O Senado Federal aprovou nesta terça-feira, 26, a medida provisória que reajusta o piso salarial nacional dos professores da educação básica para R$ 5.130,63 em 2026. O texto também altera a fórmula de cálculo utilizada para os reajustes anuais da categoria e segue agora para sanção presidencial.

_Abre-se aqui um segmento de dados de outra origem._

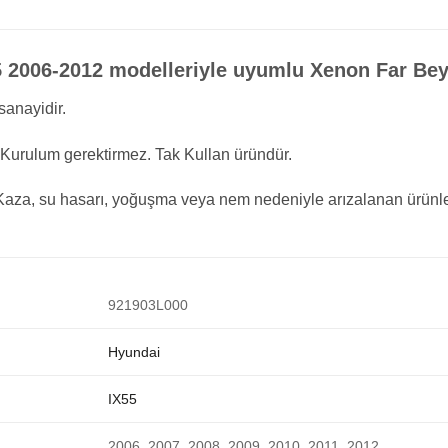
 2006-2012 modelleriyle uyumlu Xenon Far Beyn
sanayidir.
urulum gerektirmez. Tak Kullan üründür.
r. Kaza, su hasarı, yoğuşma veya nem nedeniyle arızalanan ürünle
921903L000
Hyundai
IX55
2006, 2007, 2008, 2009, 2010, 2011, 2012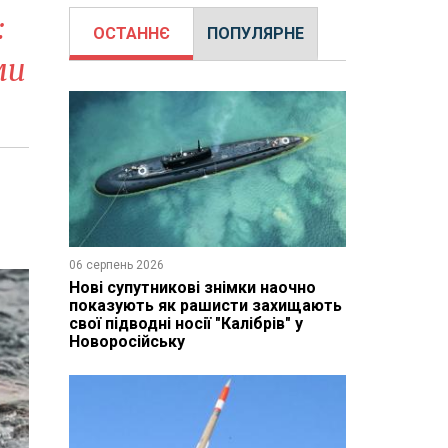
:
ОСТАННЄ
ПОПУЛЯРНЕ
ми
06 серпень 2026
Нові супутникові знімки наочно
показують як рашисти захищають
свої підводні носії "Калібрів" у
Новоросійську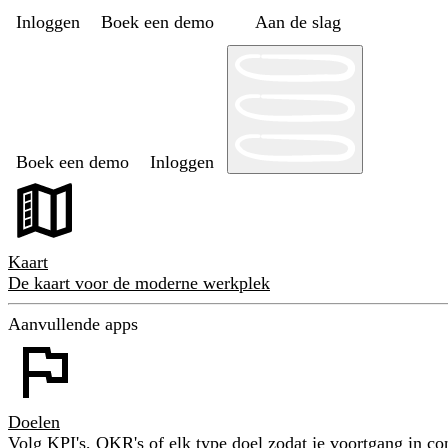
Inloggen
Boek een demo
Aan de slag
Boek een demo
Inloggen
Kaart
De kaart voor de moderne werkplek
Aanvullende apps
Doelen
Volg KPI's, OKR's of elk type doel zodat je voortgang in con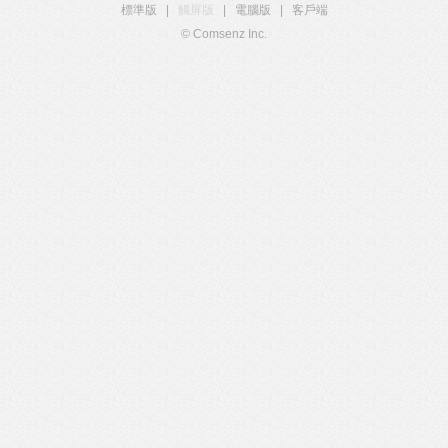
標準版
|
觸屏版
|
電腦版
|
客戶端
© Comsenz Inc.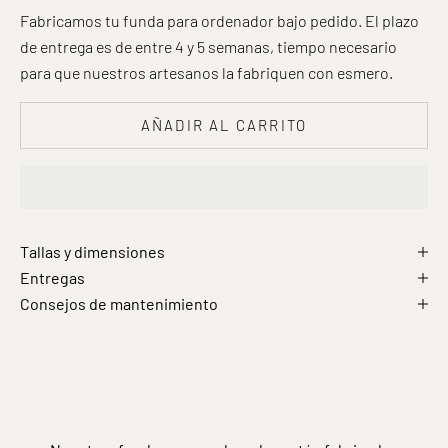
Fabricamos tu funda para ordenador bajo pedido. El plazo
de entrega es de entre 4 y 5 semanas, tiempo necesario
para que nuestros artesanos la fabriquen con esmero.
AÑADIR AL CARRITO
Tallas y dimensiones
Entregas
Consejos de mantenimiento
Un cuero naturalmente bello
La autenticidad de un cuero de grano completo que deja
traslucir las irregularidades de la piel.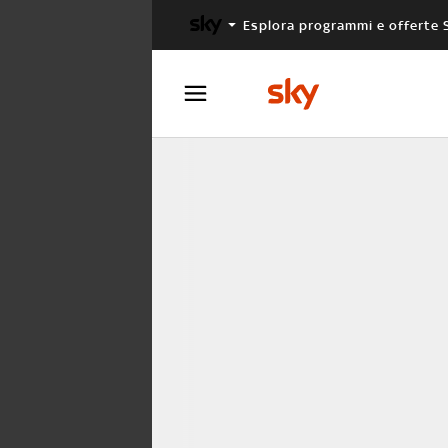
Esplora programmi e offerte 
X FACTOR
MASTERCHEF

A proposta garante um aumento de 5,4% em relação ao piso anterior, fixado em R$ 4.867,77. Segundo o Governo Federal, o reajuste representa um ganho real de 1,5% acima da inflação medida pelo Índice Nacional de Preços ao Consumidor (INPC), que fechou 2025 em 3,9%.
Leia Também:
Com a aprovação no Congresso, a Medida Provisória 1.334/2026 foi transformada no Projeto de Lei de Conversão (PLV) 4/2026. O novo texto estabelece que o reajuste anual do piso será calculado pela soma do INPC com 50% da média do crescimento real das receitas do Fundo de Manutenção e Desenvolvimento da Educação Básica (Fundeb) nos últimos cinco anos.
De acordo com a relatora da proposta, a senadora professora Dorinha Seabra, a mudança busca garantir maior segurança jurídica e valorização da carreira docente. Ela incluiu no texto o valor nominal do piso de R$ 5.130,63 para evitar disputas judiciais sobre a aplicação da nova regra já em 2026.
“O piso salarial do magistério precisa assegurar dignidade aos profissionais da educação e contribuir para tornar a carreira mais atrativa”, afirmou a parlamentar durante a votação no Senado.
O texto também cria limites para os reajustes futuros. Pela nova regra, a correção salarial não poderá superar a variação percentual da receita nominal do Fundeb entre os dois anos anteriores. Em contrapartida, o reajuste mínimo não poderá ser inferior ao INPC, garantindo a recomposição inflacionária.
Principal mecanismo de financiamento da educação pública no país, o Fundeb é responsável por custear cerca de 70% dos salários dos professores da rede pública.
Segundo estimativas apresentadas pelo governo, a nova regra poderá gerar impacto de R$ 6,4 bilhões nas contas públicas em 2026, caso seja aplicada por todos os estados e municípios.
A medida provisória havia sido editada pelo presidente Luiz Inácio Lula da Silva em janeiro deste ano e já estava em vigor. No entanto, precisava ser aprovada pelo Congresso Nacional em até 120 dias para se tornar lei definitiva.